You Can’t Always Get What You Want
I wrote this on April 28th and did not publish it because the negative emotions were too real. Now that I have “gotten what I need” and that involves having less time for blogging, it seems fitting to post.
I didn’t get what I wanted today. I knew that it was most likely that I wouldn’t get what I wanted. God and I have had an understanding for a very long time: I may never get what I want, but eventually, I might just get to be holy… and along the way I might be really happy to have things a husband1 that I never wanted.
But every so often I start thinking that I shouldn’t be so cynical. I should give God the chance to give me what I want. And so in addition to praying along with the Church as a whole, praying for my friends’ requests, and whatever other oh-I’m-so-holy-I-don’t-care-enough-to-doubt prayers I happen to have that day, I ask for something specific that I want. In this case I’ve been asking daily for over a month. And today it became clear that it really is not going to happen.
And suddenly I am 15 again. I can’t have what I want? Well then, I’ll just work harder. I will be perfect in every single area of my life, in every way that I can control, and then maybe I will eventually get what I want. Wait. You don’t see what this has to do with being a 15-year-old?
My parents didn’t exactly have the time or energy to figure out how to discipline me as a teen. So if I spoke to my father in a less than respectful tone he would quickly respond with the best punishment he knew: forbidding me to go to the library or something similar. I would be furious inside that I was not allowed to go to the library because I was misunderstood. A series of such incidents would lead to a breaking point and after a brief emotional meltdown in private I would resolve to be perfect. Not because I wanted to please my parents, but because perfection was the only thing that I could think of wanting. So I would clean and reorganize my room, start getting up early in the morning, stop eating, go for a run, and try to get ahead with schoolwork.

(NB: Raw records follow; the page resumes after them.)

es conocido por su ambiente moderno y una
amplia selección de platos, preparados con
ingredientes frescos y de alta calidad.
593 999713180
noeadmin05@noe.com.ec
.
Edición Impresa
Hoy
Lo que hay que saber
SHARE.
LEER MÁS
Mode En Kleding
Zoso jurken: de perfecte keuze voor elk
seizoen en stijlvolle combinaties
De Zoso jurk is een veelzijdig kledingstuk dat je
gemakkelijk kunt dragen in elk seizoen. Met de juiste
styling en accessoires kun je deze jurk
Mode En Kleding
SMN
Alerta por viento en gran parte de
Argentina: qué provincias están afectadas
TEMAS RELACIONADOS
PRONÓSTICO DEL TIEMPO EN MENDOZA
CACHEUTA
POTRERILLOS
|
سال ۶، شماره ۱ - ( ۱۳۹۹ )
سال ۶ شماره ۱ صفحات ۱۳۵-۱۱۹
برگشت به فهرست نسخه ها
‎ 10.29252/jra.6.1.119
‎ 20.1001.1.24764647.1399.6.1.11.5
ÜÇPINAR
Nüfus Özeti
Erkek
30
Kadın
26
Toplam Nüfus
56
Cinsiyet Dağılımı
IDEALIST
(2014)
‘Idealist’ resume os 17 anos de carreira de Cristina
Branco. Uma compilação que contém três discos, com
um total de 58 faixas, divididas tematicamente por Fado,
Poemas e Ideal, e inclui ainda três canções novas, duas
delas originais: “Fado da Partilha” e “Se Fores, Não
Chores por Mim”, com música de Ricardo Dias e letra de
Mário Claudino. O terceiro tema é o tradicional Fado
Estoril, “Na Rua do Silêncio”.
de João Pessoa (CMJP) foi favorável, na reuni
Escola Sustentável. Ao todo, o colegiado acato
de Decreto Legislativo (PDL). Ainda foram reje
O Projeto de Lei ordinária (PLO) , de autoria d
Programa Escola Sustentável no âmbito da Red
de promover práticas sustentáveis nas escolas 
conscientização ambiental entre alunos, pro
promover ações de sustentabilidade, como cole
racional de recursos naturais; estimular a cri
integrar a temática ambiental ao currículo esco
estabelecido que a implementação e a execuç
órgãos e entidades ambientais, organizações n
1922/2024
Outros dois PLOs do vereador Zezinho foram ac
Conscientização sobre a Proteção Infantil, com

It is obvious to me now that that poor girl needed some counseling. After all, who responds to stupidly unjust punishments as a teen by seeking perfection? But she is still me.

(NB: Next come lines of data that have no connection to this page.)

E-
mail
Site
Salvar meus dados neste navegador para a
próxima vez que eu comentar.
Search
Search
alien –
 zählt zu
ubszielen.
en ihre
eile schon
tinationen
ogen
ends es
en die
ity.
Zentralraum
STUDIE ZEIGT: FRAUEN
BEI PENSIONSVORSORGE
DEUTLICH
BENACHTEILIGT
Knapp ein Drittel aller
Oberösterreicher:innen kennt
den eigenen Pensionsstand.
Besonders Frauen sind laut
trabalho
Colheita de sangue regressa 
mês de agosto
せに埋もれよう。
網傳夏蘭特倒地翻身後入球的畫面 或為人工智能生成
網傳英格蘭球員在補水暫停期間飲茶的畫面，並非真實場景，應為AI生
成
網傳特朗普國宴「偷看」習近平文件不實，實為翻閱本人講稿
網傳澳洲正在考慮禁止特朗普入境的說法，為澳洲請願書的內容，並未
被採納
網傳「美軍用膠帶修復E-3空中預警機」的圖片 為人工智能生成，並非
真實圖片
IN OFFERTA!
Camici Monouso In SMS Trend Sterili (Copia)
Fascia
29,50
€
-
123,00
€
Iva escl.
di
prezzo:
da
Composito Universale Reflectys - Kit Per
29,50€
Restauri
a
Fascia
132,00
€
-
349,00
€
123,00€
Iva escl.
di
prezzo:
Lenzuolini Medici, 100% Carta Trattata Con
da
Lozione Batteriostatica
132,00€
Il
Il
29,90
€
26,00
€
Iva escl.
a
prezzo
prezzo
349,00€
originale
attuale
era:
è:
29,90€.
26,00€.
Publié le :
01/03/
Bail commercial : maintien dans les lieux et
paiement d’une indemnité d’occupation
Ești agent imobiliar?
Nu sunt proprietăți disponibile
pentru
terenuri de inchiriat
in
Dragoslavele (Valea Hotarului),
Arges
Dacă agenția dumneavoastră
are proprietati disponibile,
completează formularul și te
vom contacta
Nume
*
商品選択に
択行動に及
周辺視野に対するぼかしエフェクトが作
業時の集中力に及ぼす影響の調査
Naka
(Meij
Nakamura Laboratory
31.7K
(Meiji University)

And this evening I found myself wanting to go for a long run, despite the fact that I had already run earlier in the day. Because being in shape is part of being perfect, and if I can’t get what I want, then I can at least be what I want to be, right? And who would want to be anything other than perfect? It did not matter that I did not need to run, and that being in shape had absolutely nothing to do with what I wanted and could not have.
In weak moments, do you ever find that you are still a teenager? How do you respond to not getting what you really, really want?
1. Silly me. Every few weeks I am amazed at how wonderful Josh is and wonder why on earth I didn’t always want to get married! Thank goodness Josh was up for convincing me that I really did want to get married, even though I wasn’t aware of it.
- I am thankful 9/19/2010
- I am thankful 9/29/2010
I also try to be perfect. And then I relapse to myself, and get frustrated at my lack of perfection. It’s an endless cycle.
Ugh…so real, hard, true. It’s a hard balance though…between seeking perfection in holiness and dying to self when one doesn’t get what they want, and seeking perfection because it makes one feel more in control in some way when you have been in a situation where you don’t have control…this is my struggle.
Not getting what I want seems to have been the norm for me.